Page-level text extractions
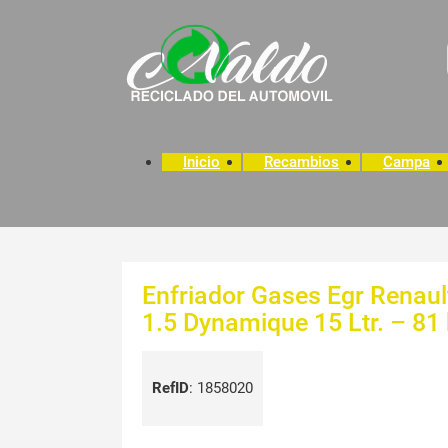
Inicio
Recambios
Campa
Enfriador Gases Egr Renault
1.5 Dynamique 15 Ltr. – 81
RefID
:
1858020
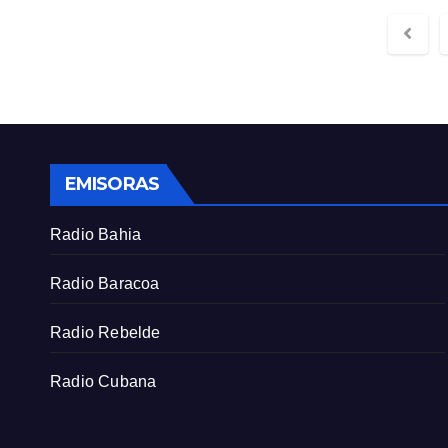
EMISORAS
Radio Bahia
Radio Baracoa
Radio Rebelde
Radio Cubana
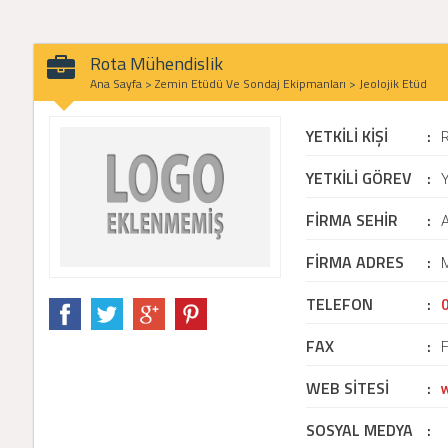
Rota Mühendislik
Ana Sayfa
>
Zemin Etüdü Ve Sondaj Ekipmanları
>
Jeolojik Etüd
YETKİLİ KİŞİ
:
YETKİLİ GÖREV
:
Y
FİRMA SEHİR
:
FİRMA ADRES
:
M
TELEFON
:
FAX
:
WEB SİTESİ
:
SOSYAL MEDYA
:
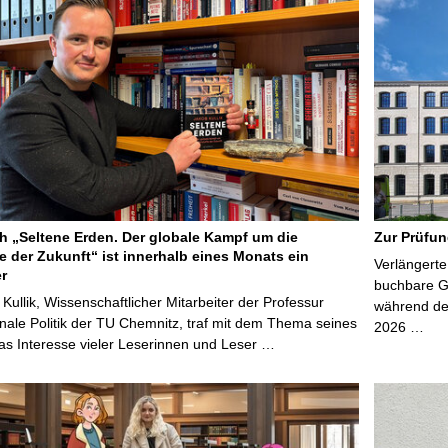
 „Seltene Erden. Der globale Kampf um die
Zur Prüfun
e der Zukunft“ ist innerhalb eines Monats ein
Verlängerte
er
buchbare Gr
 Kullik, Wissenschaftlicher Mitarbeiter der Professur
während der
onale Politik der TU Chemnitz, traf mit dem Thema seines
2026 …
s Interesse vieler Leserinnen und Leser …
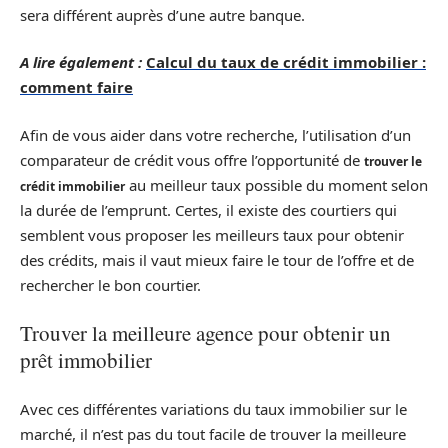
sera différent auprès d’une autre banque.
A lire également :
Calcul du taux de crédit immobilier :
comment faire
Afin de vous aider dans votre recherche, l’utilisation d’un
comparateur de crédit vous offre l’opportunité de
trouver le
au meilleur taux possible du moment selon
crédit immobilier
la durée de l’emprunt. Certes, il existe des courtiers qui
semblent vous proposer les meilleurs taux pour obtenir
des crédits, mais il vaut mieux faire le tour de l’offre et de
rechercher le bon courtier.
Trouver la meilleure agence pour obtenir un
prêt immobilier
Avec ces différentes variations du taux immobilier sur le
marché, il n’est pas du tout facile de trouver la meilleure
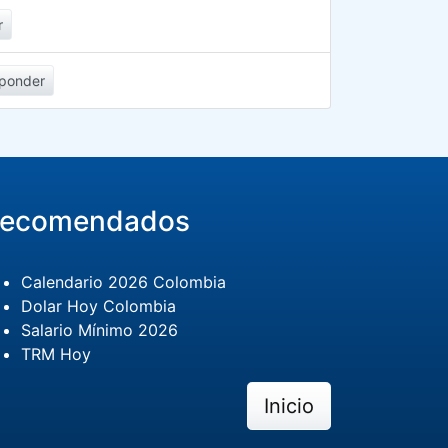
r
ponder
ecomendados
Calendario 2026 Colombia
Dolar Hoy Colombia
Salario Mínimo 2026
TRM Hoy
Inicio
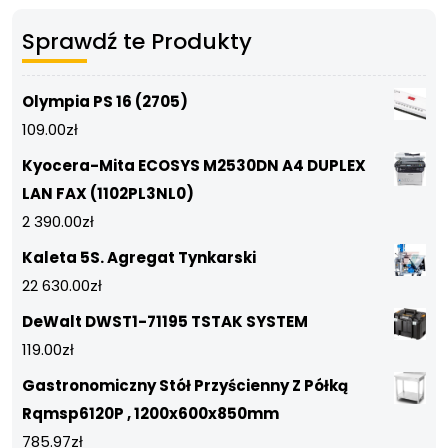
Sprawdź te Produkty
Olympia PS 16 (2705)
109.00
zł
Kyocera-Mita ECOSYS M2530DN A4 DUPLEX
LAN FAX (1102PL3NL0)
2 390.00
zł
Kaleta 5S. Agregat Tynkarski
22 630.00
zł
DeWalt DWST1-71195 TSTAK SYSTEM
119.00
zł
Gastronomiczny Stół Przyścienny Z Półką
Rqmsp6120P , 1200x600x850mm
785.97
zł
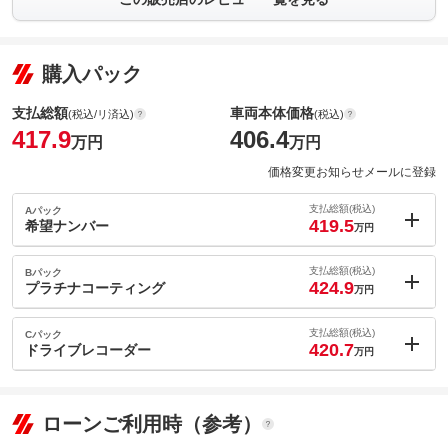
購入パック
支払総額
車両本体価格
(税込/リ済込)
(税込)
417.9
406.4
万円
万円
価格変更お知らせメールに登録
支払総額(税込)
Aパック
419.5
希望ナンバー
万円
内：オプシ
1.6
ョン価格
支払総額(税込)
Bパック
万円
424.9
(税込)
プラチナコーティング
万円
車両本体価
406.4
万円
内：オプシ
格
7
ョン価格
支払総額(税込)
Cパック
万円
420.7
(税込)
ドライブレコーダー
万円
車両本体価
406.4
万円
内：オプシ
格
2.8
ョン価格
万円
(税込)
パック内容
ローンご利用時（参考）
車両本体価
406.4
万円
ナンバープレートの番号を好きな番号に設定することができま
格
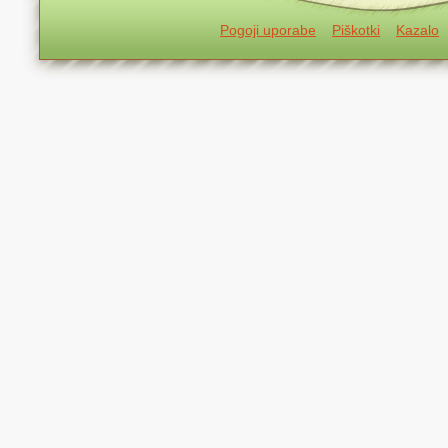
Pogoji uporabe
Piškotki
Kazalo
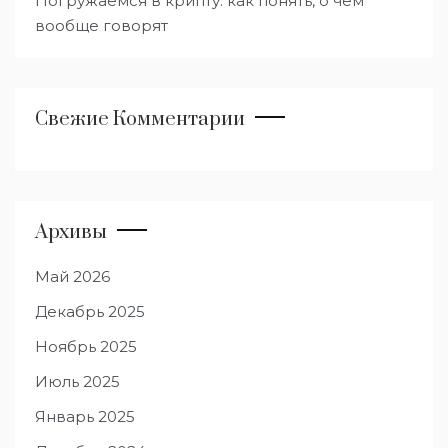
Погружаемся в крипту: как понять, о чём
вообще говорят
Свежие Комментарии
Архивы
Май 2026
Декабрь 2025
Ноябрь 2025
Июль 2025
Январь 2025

__WHAT IS EXPECTED__. Exactly and only the lines from the top of the records down to the line containing "Ноябрь 2025" should be transcribed, please, without the pictures.

__ANSWER TO THIS PROBLEM__.
Inicio
Recambios
Campa
Enfriador Gases Egr Renault
1.5 Dynamique 15 Ltr. – 81
RefID
:
1858020
EMISORAS
Radio Bahia
Radio Baracoa
Radio Rebelde
Radio Cubana
Rota Mühendislik
Ana Sayfa
>
Zemin Etüdü Ve Sondaj Ekipmanları
>
Jeolojik Etüd
YETKİLİ KİŞİ
:
YETKİLİ GÖREV
:
Y
FİRMA SEHİR
:
FİRMA ADRES
:
M
TELEFON
:
FAX
:
WEB SİTESİ
:
SOSYAL MEDYA
:
 „Seltene Erden. Der globale Kampf um die
Zur Prüfun
e der Zukunft“ ist innerhalb eines Monats ein
Verlängerte
er
buchbare Gr
 Kullik, Wissenschaftlicher Mitarbeiter der Professur
während der
onale Politik der TU Chemnitz, traf mit dem Thema seines
2026 …
s Interesse vieler Leserinnen und Leser …
sera différent auprès d’une autre banque.
A lire également :
Calcul du taux de crédit immobilier :
comment faire
Afin de vous aider dans votre recherche, l’utilisation d’un
comparateur de crédit vous offre l’opportunité de
trouver le
au meilleur taux possible du moment selon
crédit immobilier
la durée de l’emprunt. Certes, il existe des courtiers qui
semblent vous proposer les meilleurs taux pour obtenir
des crédits, mais il vaut mieux faire le tour de l’offre et de
rechercher le bon courtier.
Trouver la meilleure agence pour obtenir un
prêt immobilier
Avec ces différentes variations du taux immobilier sur le
marché, il n’est pas du tout facile de trouver la meilleure
r
ponder
ecomendados
Calendario 2026 Colombia
Dolar Hoy Colombia
Salario Mínimo 2026
TRM Hoy
Inicio
Sprawdź te Produkty
Olympia PS 16 (2705)
109.00
zł
Kyocera-Mita ECOSYS M2530DN A4 DUPLEX
LAN FAX (1102PL3NL0)
2 390.00
zł
Kaleta 5S. Agregat Tynkarski
22 630.00
zł
DeWalt DWST1-71195 TSTAK SYSTEM
119.00
zł
Gastronomiczny Stół Przyścienny Z Półką
Rqmsp6120P , 1200x600x850mm
785.97
zł
購入パック
支払総額
車両本体価格
(税込/リ済込)
(税込)
417.9
406.4
万円
万円
価格変更お知らせメールに登録
支払総額(税込)
Aパック
419.5
希望ナンバー
万円
内：オプシ
1.6
ョン価格
支払総額(税込)
Bパック
万円
424.9
(税込)
プラチナコーティング
万円
車両本体価
406.4
万円
内：オプシ
格
7
ョン価格
支払総額(税込)
Cパック
万円
420.7
(税込)
ドライブレコーダー
万円
車両本体価
406.4
万円
内：オプシ
格
2.8
ョン価格
万円
(税込)
パック内容
ローンご利用時（参考）
車両本体価
406.4
万円
ナンバープレートの番号を好きな番号に設定することができま
格
Pogoji uporabe
Piškotki
Kazalo
Погружаемся в крипту: как понять, о чём
вообще говорят
Свежие Комментарии
Архивы
Май 2026
Декабрь 2025
Ноябрь 2025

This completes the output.